Content starts

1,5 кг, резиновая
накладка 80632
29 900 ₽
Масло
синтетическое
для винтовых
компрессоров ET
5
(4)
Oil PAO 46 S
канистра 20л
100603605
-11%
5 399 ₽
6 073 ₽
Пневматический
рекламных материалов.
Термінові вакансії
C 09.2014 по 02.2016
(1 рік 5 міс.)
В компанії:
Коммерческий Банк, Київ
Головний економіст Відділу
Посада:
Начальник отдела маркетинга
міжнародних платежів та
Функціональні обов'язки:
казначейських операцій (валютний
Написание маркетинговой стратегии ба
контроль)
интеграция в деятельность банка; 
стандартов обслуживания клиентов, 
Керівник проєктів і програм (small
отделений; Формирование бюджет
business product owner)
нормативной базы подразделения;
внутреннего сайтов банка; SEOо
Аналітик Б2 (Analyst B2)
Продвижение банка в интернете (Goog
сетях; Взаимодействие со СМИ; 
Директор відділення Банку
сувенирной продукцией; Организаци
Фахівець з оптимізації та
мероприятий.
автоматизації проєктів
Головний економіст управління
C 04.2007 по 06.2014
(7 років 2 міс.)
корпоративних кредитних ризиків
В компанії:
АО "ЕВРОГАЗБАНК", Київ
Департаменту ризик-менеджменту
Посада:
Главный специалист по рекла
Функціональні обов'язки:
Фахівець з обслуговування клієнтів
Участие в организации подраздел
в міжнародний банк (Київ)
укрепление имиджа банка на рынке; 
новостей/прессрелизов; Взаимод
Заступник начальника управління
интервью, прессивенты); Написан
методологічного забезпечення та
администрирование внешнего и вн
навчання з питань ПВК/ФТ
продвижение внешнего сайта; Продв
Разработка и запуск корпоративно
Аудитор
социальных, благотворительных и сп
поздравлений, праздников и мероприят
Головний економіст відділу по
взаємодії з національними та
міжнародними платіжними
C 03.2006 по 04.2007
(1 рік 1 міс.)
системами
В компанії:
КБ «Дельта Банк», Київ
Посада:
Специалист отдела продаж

Content ends

■ **TRY IT**:
Would you please filter the lines above and copy every one that includes "внешнего"?

■ **SOLUTION TO THE EXERCISE**:
администрирование внешнего и вн
продвижение внешнего сайта; Продв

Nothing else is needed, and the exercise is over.